The tipping point for Grace as the new Cicada comes with her decision to kill her own uncle. Up until that point, the audience believes her uncle can talk her down and that she can be redeemed. The fact that she could easily have overpowered him without stabbing him literally in the back with her dagger – a dagger she literally dragged back from blocks away – was cowardly and heartless. What works also is there is not one tear shed for him. This was needed to sell that there were no boundaries this new Cicada will cross. She killed a cop protecting case files, she killed the doctor that saved her, and now she’s killed the only family she had left only because he disagreed with her. As ruthless and fanatical as he was when he put on that mask, Orlun Dwyer would never have sacrificed his sole reason for his crusade. Klein using his natural voice again was also important to note a distinctive change in his demeanor; no longer wracked with pain and free of his mania, the audience needed to see a reformed villain trying to save his adopted daughter from this life. He realizes that he has robbed his young charge of any semblance of humanity and hope. With the metahuman cure successful, and administered by the very people that he had tried to kill for months, Orlun has a new perspective. He has learned forgiveness and feels nothing but guilt for his niece’s dark future. In his eyes, Grace has become the embodiment of his own demons, made in his image. His final words to Barry outline the season’s main goal, and staying true to his own objective. RIP Cicada; long live Cicada.

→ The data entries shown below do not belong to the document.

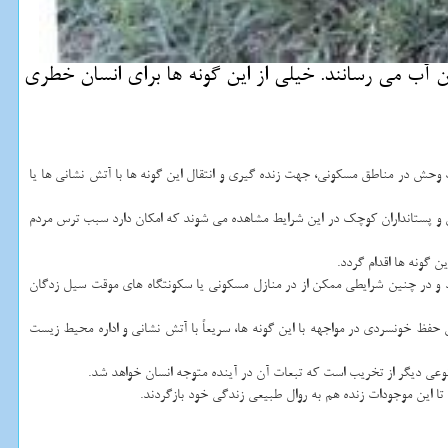
ن آب می رسانند. خیلی از این گونه ها برای انسان خطری
ش در مناطق مسكونی، جهت زنده گیری و انتقال این گونه ها با آتش نشانی ها یا
ن و پستانداران كوچك در این شرایط مشاهده می شوند كه امكان دارد سبب ترس مردم
 گونه ها اقدام گردد.
و در چنین شرایطی ممكن از در منازل مسكونی یا سكونتگاه های موقت سیل زدگان
ن حفظ خونسردی در مواجهه با این گونه ها، سریعاً با آتش نشانی و اداره محیط زیست
 دیگر از تخریب است كه تبعات آن در آینده متوجه انسان خواهد شد.
ا این موجودات زنده هم به روال طبیعی زندگی خود بازگردند.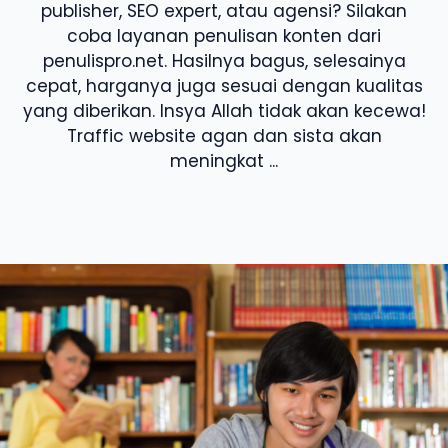
publisher, SEO expert, atau agensi? Silakan
coba layanan penulisan konten dari
penulispro.net. Hasilnya bagus, selesainya
cepat, harganya juga sesuai dengan kualitas
yang diberikan. Insya Allah tidak akan kecewa!
Traffic website agan dan sista akan
meningkat ...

The levity in this episode comes from Ralph again interfering in Cisco’s love life. Lately DC shows have made namedrops to their friendly competition, Marvel Comics, so seeing Ralph say he “Peter Parker’d” Kamilla by encouraging her to apply for a job at Iris’s newspaper was big laughs. Carlos and Hartley have great comedic chemistry together, the former creating big laughs at this “turkey on stilts” at his reactions to the latter’s line crossings. The writing for Cisco over the past few months has indicated the fanboy has had enough of the superhero life and is looking for something with substance, and are obviously using his new relationship with Camilla as the vehicle. Over the course of the series, Cisco has had two girlfriends who have been superheroes (or interdimensional bounty hunters, like Gypsy) and have ended abysmally. Kamilla, played masterfully by Victoria Park, is a fresh start for Cisco, completely cut off from Team Flash and their weekly shenanigans, and he’s fine with that. However, in keeping with the theme of secrets, Ralph is the writers’ voice in pointing out that he cannot keep both of his lives separate indefinitely. Barry is living proof of that, and even to Nora he notes how he was wrong in keeping certain secrets from certain people. Cisco has never had to deal with that. It remains to be seen where this relationship leads, but what makes this subplot work is Cisco refusing to bring Kamilla in for the much needed drink. This is a relationship that’s being built behind the scenes, and that subtlety works in the long run.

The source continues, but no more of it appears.